Royal Navy aircraft carrier HMS Queen Elizabeth is currently undergoing extensive F-35B flight trials with the aim of determining the operational limits of both the ship and the fifth-generation stealth jets it is poised to operate.
One of the trial evolutions included loading one of the jets with weaponry it would typically carry on a strike mission: 22,000lb of destructive and defensive power.
In this case the ‘bombheads’ on HMS Queen Elizabeth – red-surcout-wearing air engineer technicians – loaded inert Paveway laser-guided bombs and ASRAAM air-to-air missiles (for taking out aerial threats) on to the external pylons and bomb bay.

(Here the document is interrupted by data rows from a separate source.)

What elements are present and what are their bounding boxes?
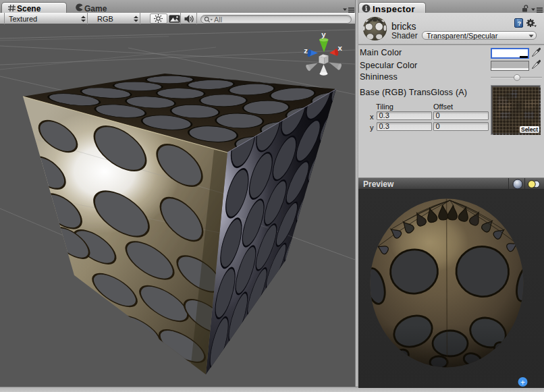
svg-text:x: x xyxy=(338,44,343,52)
svg-text:+: + xyxy=(520,378,525,387)
svg-text:z: z xyxy=(304,47,308,55)
svg-text:?: ? xyxy=(518,20,522,27)
svg-text:y: y xyxy=(321,30,326,38)
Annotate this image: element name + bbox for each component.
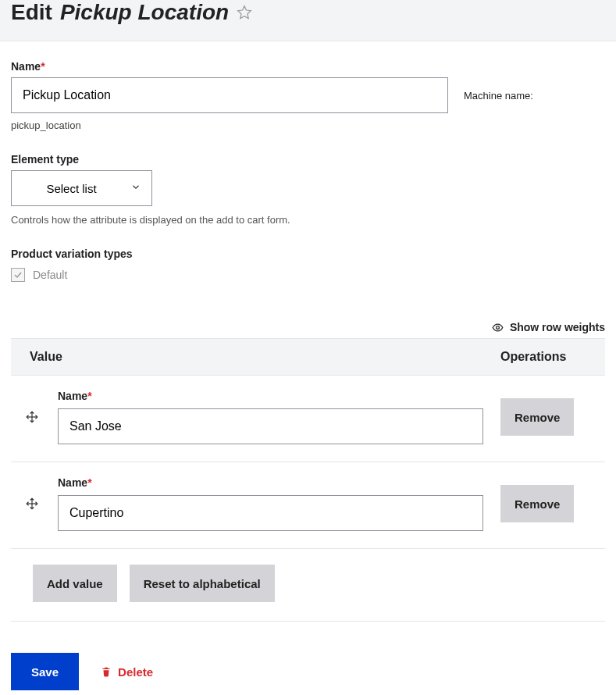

Fully-loaded, it’s known as “beast mode” by crews because of the firepower it delivers – nearly three times more than a Harrier, twice as much as a WW2 Lancaster heavy bomber.
To keep numbers of personnel on board the ship to a minimum, most of the process of getting the firepower from the magazines in the bowels of the 65,000-tonne warship to the flight deck is automated.
Instead the Highly Mechanised Weapon Handling System – unique to the Queen Elizabeth class – uses a network of tracks, upon which a number of weapon-carrying mechanical ‘moles’ move, remotely controlled from operator consoles.
The moles carry weapon loads on pallets to the ship’s weapon preparation areas or hangar via a system of hydraulic lifts which run through the heart of the carrier.
The system is highly automated – and fitted with safety features to prevent any wrong moves.
Once the air weapons have been prepared by technicians in the preparation areas, they are moved to the flight deck via another set of lifts, from where they can be wheeled on trolleys to the aircraft themselves.
The Royal Navy says a system like this has never been fitted to a ship before and allows weapon moves with far fewer people involved than more traditional manual handling methods, supporting a greater rate of weapon re-supply to aircraft and therefore a better mission sortie rate.
Six F-35s are now embarked on the UK’s future flagship off the East Coast of the USA, plus Merlin helicopters of 820 NAS (providing anti-submarine warfare protection) and 845 (general duties, search and rescue, commando carrying) as the Carrier Air Group hones its skills for the first time, building up to HMS Queen Elizabeth’s maiden deployment in 2021.